SmolVM provides hardware-level isolation through microVMs, offering significantly stronger security boundaries than traditional containers. However, proper operational practices are essential for maintaining a secure environment.
SmolVM uses KVM-backed microVMs (Firecracker on Linux, QEMU on macOS) to provide hardware-level isolation. Each VM runs with its own kernel, isolated from the host and other VMs.

Trust Model and Scope

Understand what SmolVM protects against and where you need additional controls:

What SmolVM Protects

  • Code execution isolation: Untrusted code runs in a separate VM with its own kernel
  • Resource isolation: CPU, memory, and disk are isolated per-VM
  • Network isolation: Each VM has its own network namespace and IP
  • Host protection: Hardware virtualization prevents guest code from accessing the host

What Requires Additional Controls

  • Network security: SmolVM provides local NAT by default; external network security is your responsibility
  • Data exfiltration: VMs have internet access by default; implement network policies if needed
  • Secrets management: Don’t pass sensitive credentials without proper protection
  • Multi-tenancy: Additional isolation may be needed for untrusted multi-tenant scenarios

Current SSH Trust Model (Important)

SmolVM currently prioritizes zero-touch VM access for local agent workflows.
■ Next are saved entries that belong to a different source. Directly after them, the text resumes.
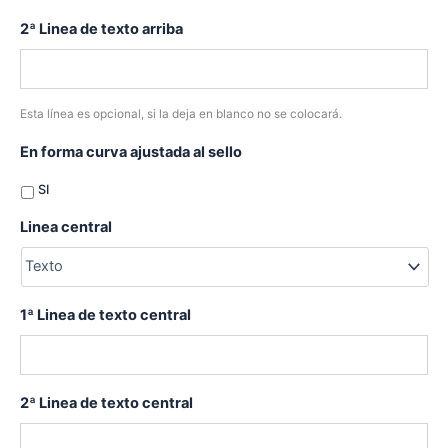
2ª Linea de texto arriba
Esta línea es opcional, si la deja en blanco no se colocará.
En forma curva ajustada al sello
SI
Linea central
1ª Linea de texto central
2ª Linea de texto central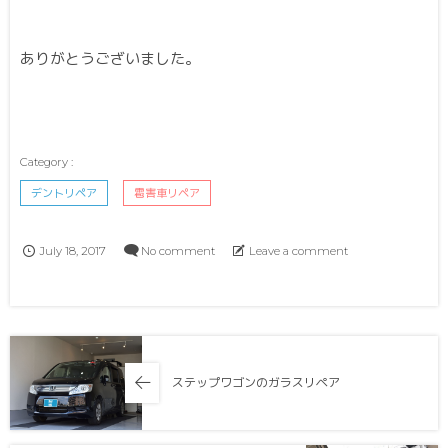
ありがとうございました。
デントリペア
雹害車リペア
July
18
,
2017
No comment
Leave a comment
ステップワゴンのガラスリペア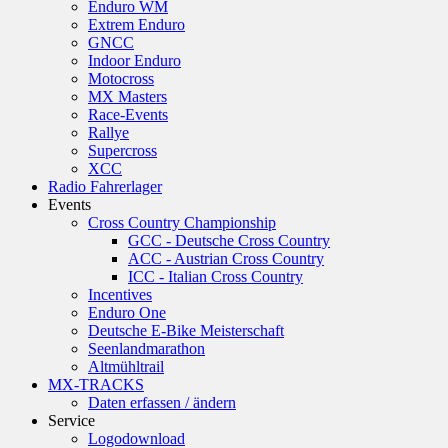
Enduro WM
Extrem Enduro
GNCC
Indoor Enduro
Motocross
MX Masters
Race-Events
Rallye
Supercross
XCC
Radio Fahrerlager
Events
Cross Country Championship
GCC - Deutsche Cross Country
ACC - Austrian Cross Country
ICC - Italian Cross Country
Incentives
Enduro One
Deutsche E-Bike Meisterschaft
Seenlandmarathon
Altmühltrail
MX-TRACKS
Daten erfassen / ändern
Service
Logodownload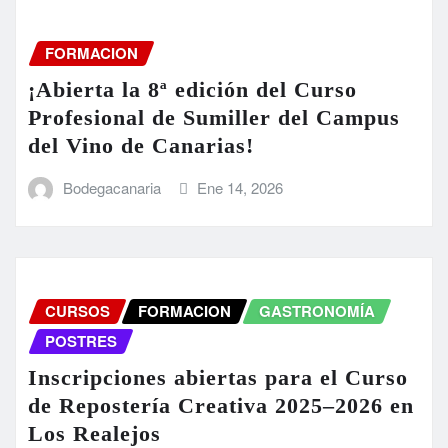
FORMACION
¡Abierta la 8ª edición del Curso
Profesional de Sumiller del Campus
del Vino de Canarias!
Bodegacanaria
Ene 14, 2026
CURSOS
FORMACION
GASTRONOMÍA
POSTRES
Inscripciones abiertas para el Curso
de Repostería Creativa 2025–2026 en
Los Realejos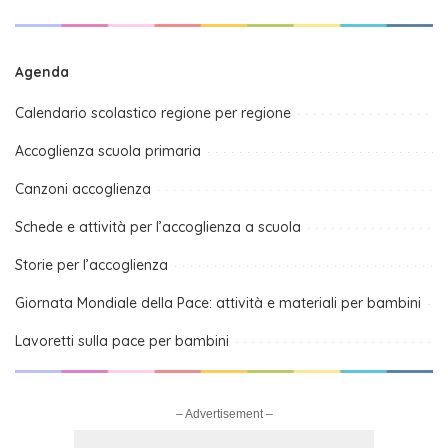
Agenda
Calendario scolastico regione per regione
Accoglienza scuola primaria
Canzoni accoglienza
Schede e attività per l’accoglienza a scuola
Storie per l’accoglienza
Giornata Mondiale della Pace: attività e materiali per bambini
Lavoretti sulla pace per bambini
– Advertisement –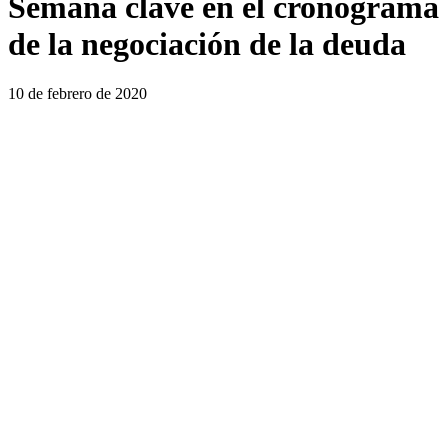
Semana clave en el cronograma
de la negociación de la deuda
10 de febrero de 2020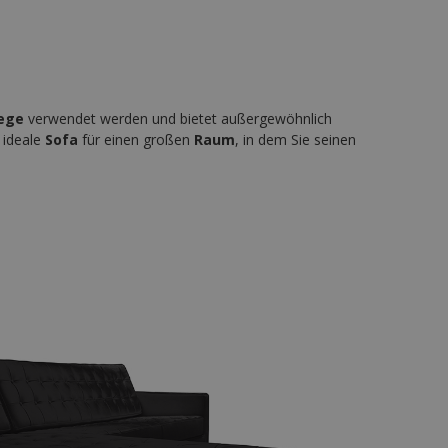
ege
verwendet werden und bietet außergewöhnlich
s ideale
Sofa
für einen großen
Raum
, in dem Sie seinen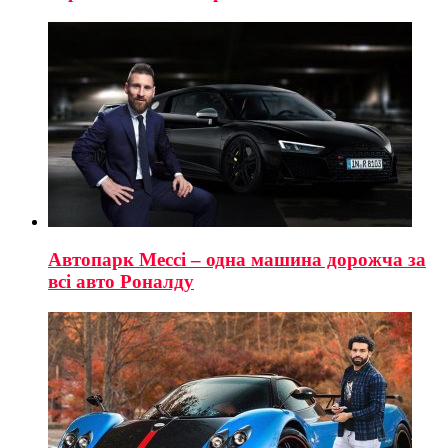
Автопарк Мессі – одна машина дорожча за
всі авто Роналду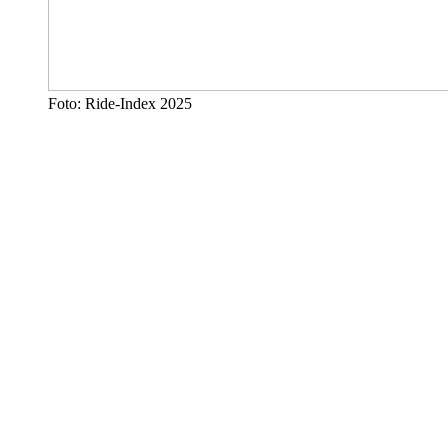
Foto: Ride-Index 2025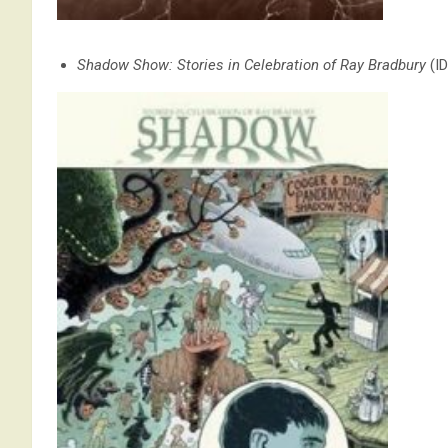
Shadow Show: Stories in Celebration of Ray Bradbury
(I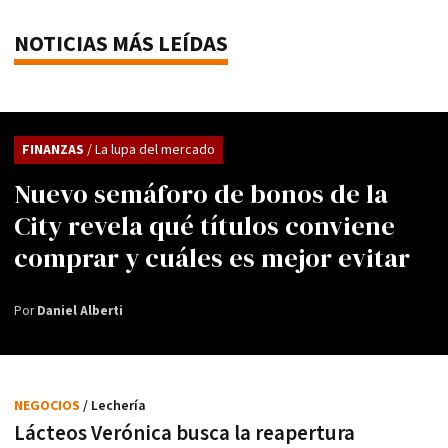
NOTICIAS MÁS LEÍDAS
FINANZAS
/ La lupa del mercado
Nuevo semáforo de bonos de la
City revela qué títulos conviene
comprar y cuáles es mejor evitar
Por
Daniel Alberti
NEGOCIOS
/ Lechería
Lácteos Verónica busca la reapertura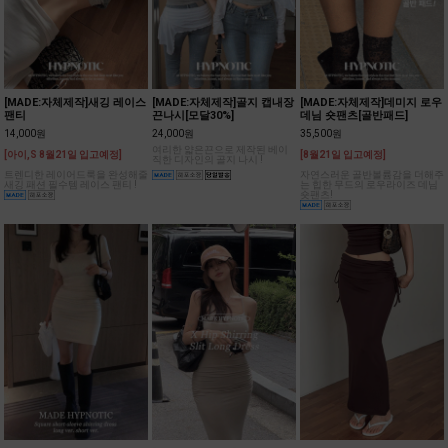
[MADE:자체제작]새깅 레이스
[MADE:자체제작]골지 캡내장
[MADE:자체제작]데미지 로우
팬티
끈나시[모달30%]
데님 숏팬츠[골반패드]
14,000원
24,000원
35,500원
여리한 얇은끈으로 제작된 베이
[아이,S 8월21일 입고예정]
[8월21일 입고예정]
직한 디자인의 골지 나시 !
트렌디한 레이어드룩을 완성해줄
자연스러운 골반볼륨감을 더해주
새깅 패션 필수템 레이스 팬티 !
는 힙한 무드의 로우라이즈 데님
숏팬츠!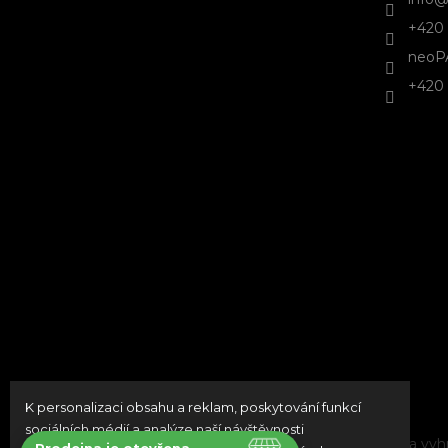
+420 
neoP
+420 
K personalizaci obsahu a reklam, poskytování funkcí
sociálních médií a analýze naší návštěvnosti
Copyright 2026
neoPATRON
. Všechna práva vyh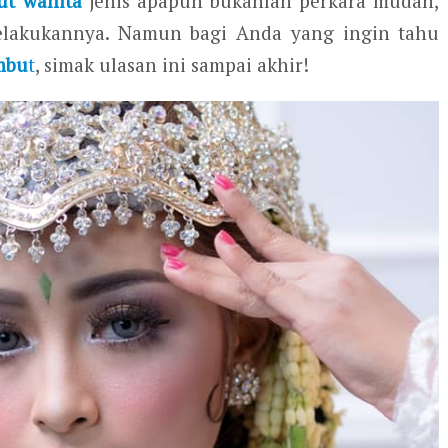
ut wanita
jenis apapun bukanlah perkara mudah,
elakukannya. Namun bagi Anda yang ingin tahu
mbu
t
, simak ulasan ini sampai akhir!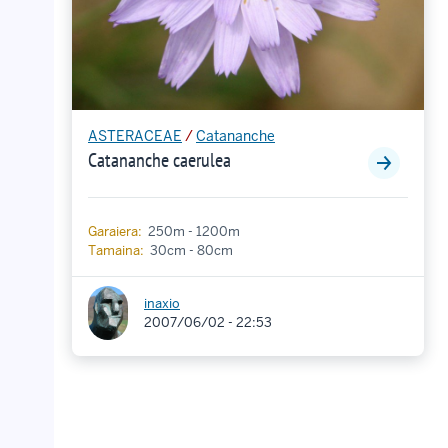
ASTERACEAE
/
Catananche
Catananche caerulea
Garaiera:
250m - 1200m
Tamaina:
30cm - 80cm
inaxio
2007/06/02 - 22:53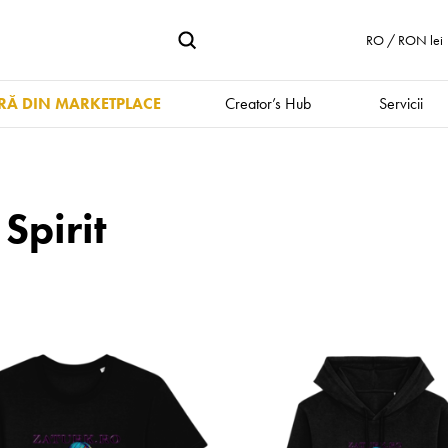
RO / RON lei
Ă DIN MARKETPLACE
Creator’s Hub
Servicii
Spirit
SSH host keys are not strictly verified during first connection (paramiko.AutoAddPolicy).

Security Impact

The current SSH implementation:
  • Accepts unknown host keys on first connection
  • Does not validate host identity cryptographically
  • Could allow man-in-the-middle attacks in untrusted network environments (CWE-295)
This is a deliberate trade-off for reduced friction in ephemeral, local VM lifecycles. SmolVM should be treated as a trusted-host / trusted-network local runtime:
1

Use on trusted infrastructure

Run SmolVM on:
  • Local developer machines
  • Trusted CI/CD runners
  • Private networks with controlled access
2

Avoid public exposure

Do not expose:
  • Guest SSH endpoints to the internet
  • VM management interfaces publicly
  • Unprotected API endpoints from within VMs
3

Add network controls for production

If deploying in production, implement:
  • Private networking (VPC, isolated subnets)
  • Firewall restrictions
  • Bastion hosts or SSH proxies
  • Network monitoring and logging

Operational Security Best Practices

Secrets and Credentials Management

Never expose secrets unnecessarily to VMs:
from smolvm import SmolVM

# ❌ BAD: Hard-coded secrets
vm = SmolVM()
vm.run("export API_KEY=sk-secret-key-here")

# ✅ GOOD: Use environment variable injection
with SmolVM() as vm:
    vm.set_env_vars({"API_KEY": get_secret_from_vault()})
    vm.run("./my-script.sh")  # Script can access $API_KEY
Secrets set via set_env_vars() are persisted in /etc/profile.d/smolvm_env.sh within the VM. Ensure VMs are properly destroyed after use.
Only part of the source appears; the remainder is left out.